SCHLUMBERGER Ltd agreed to buy Smith International in an US$11.34 billion all-stock deal that will boost the oilfield services leader's revenue to double that of its nearest rival.

The deal, still subject to shareholder and regulatory approval, values Smith stock at US$45.84, a 37.5 percent premium over Thursday's closing price, said a joint statement by the firms on Sunday.

The acquisition is the latest in a string of oilfield services deals as the sector begins to recover. Profits had plummeted as oil and natural gas companies cut spending on projects when energy prices collapsed along with economic activity in 2008.

After the deal, Schlumberger's revenue would double that of nearest rival Halliburton Co, which had 2009 revenues of US$14.7 billion.
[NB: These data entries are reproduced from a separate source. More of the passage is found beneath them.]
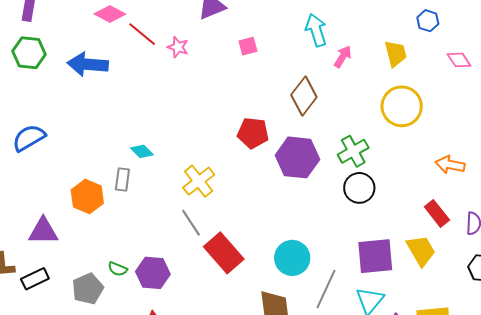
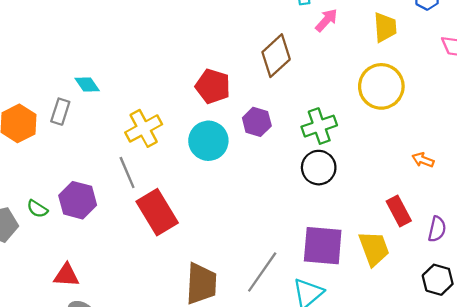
purple hexagon: (297, 157) -> (257, 122), size x0.6
orange arrow: (450, 165) -> (423, 160), size x0.7
cyan circle: (292, 258) -> (208, 141), moved
purple hexagon: (153, 273) -> (78, 200), moved

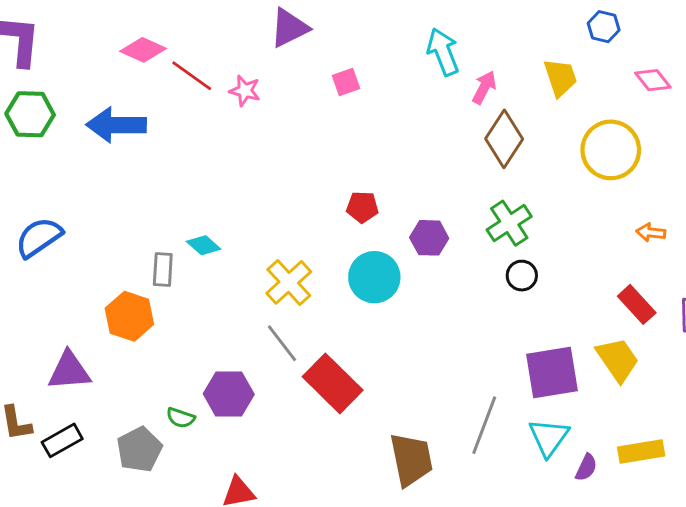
brown diamond: (276, 56) -> (504, 139), moved
red pentagon: (213, 86) -> (362, 207), size x0.7
yellow circle: (381, 86) -> (611, 150), moved
gray rectangle: (60, 112) -> (163, 270), moved
black circle: (319, 168) -> (522, 276), size x0.7

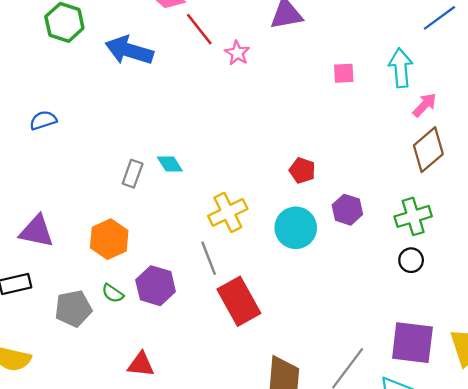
pink square: (346, 82) -> (344, 73), moved
blue semicircle: (39, 237) -> (43, 120), size x0.7
orange hexagon: (129, 316) -> (109, 239), moved

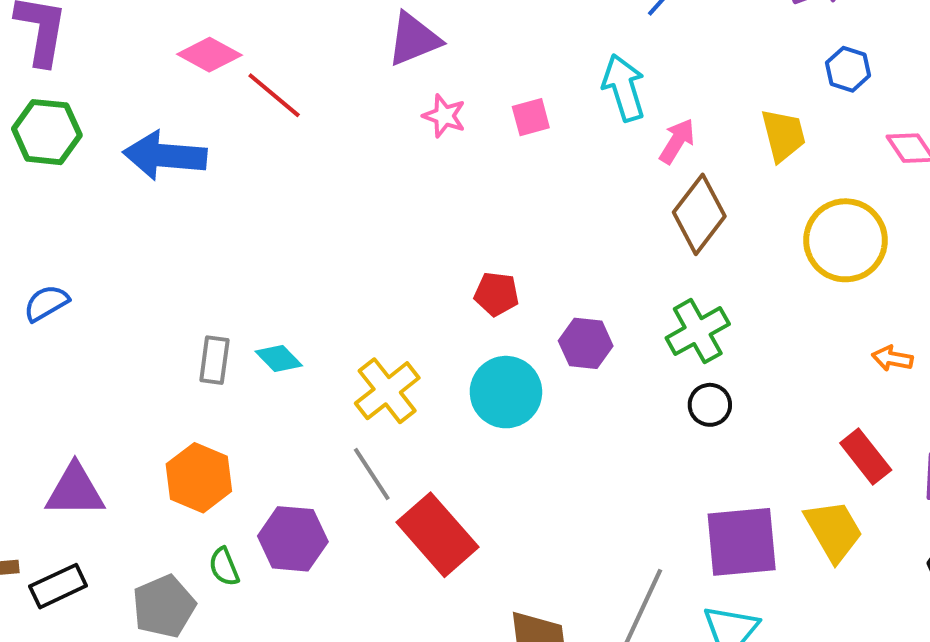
pink star: (237, 53) -> (444, 116), moved
cyan diamond: (170, 164) -> (279, 359), moved
green semicircle: (113, 293) -> (224, 567), turned 45

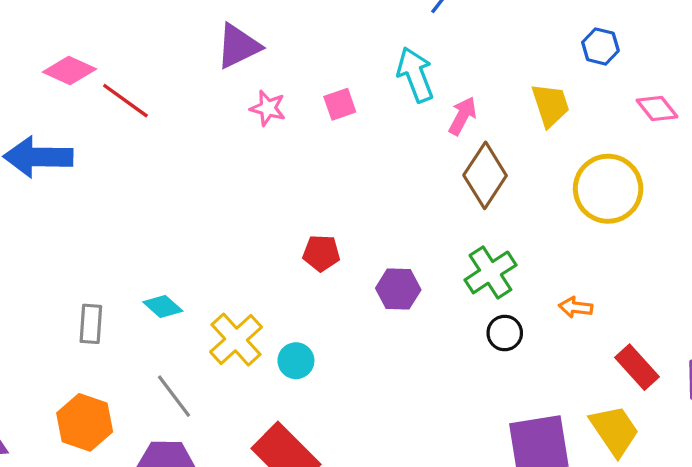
orange arrow: (892, 358) -> (576, 307), moved
cyan diamond: (279, 359) -> (163, 307), moved
cyan circle: (506, 392) -> (296, 361), moved, size x0.6
gray line: (372, 474) -> (174, 396), moved

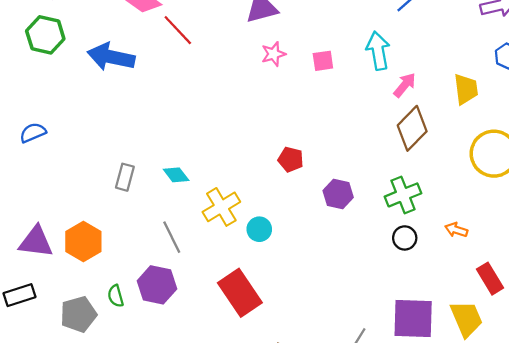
pink star: (268, 108) -> (274, 54), turned 30
orange hexagon: (85, 422) -> (83, 242), moved

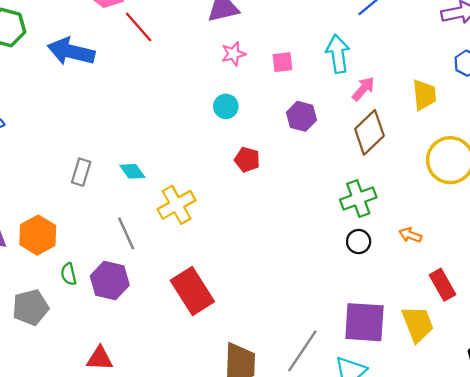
purple hexagon: (338, 194) -> (301, 116), moved
cyan circle: (259, 229) -> (226, 106), moved
green semicircle: (116, 296) -> (69, 274), moved

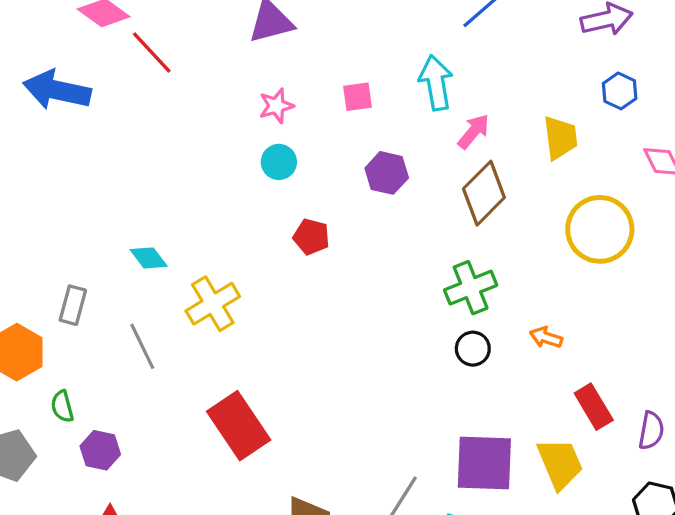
pink star: (233, 54) -> (276, 106), moved
gray rectangle: (81, 172) -> (73, 305), moved
purple hexagon: (110, 281) -> (100, 450), moved, size x0.7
"Smith's drilling technologies, other products and expertise complement our own, while the geographical footprint of Schlumberger means we can extend our joint offerings worldwide," Andrew Gould, chief executive of Schlumberger, said in a statement.

Schlumberger said it expects the acquisition to add to earnings per share in 2012. The company also expects to realize pretax synergies after costs of about US$160 million in 2011 and about US$320 million in 2012.

Under the terms of the deal, Smith shareholders will receive 0.6966 share of Schlumberger for each Smith share. On closing, Smith shareholders will hold about 12.8 percent of Schlumberger's outstanding shares.

Analysts said antitrust regulators would look at the deal very closely.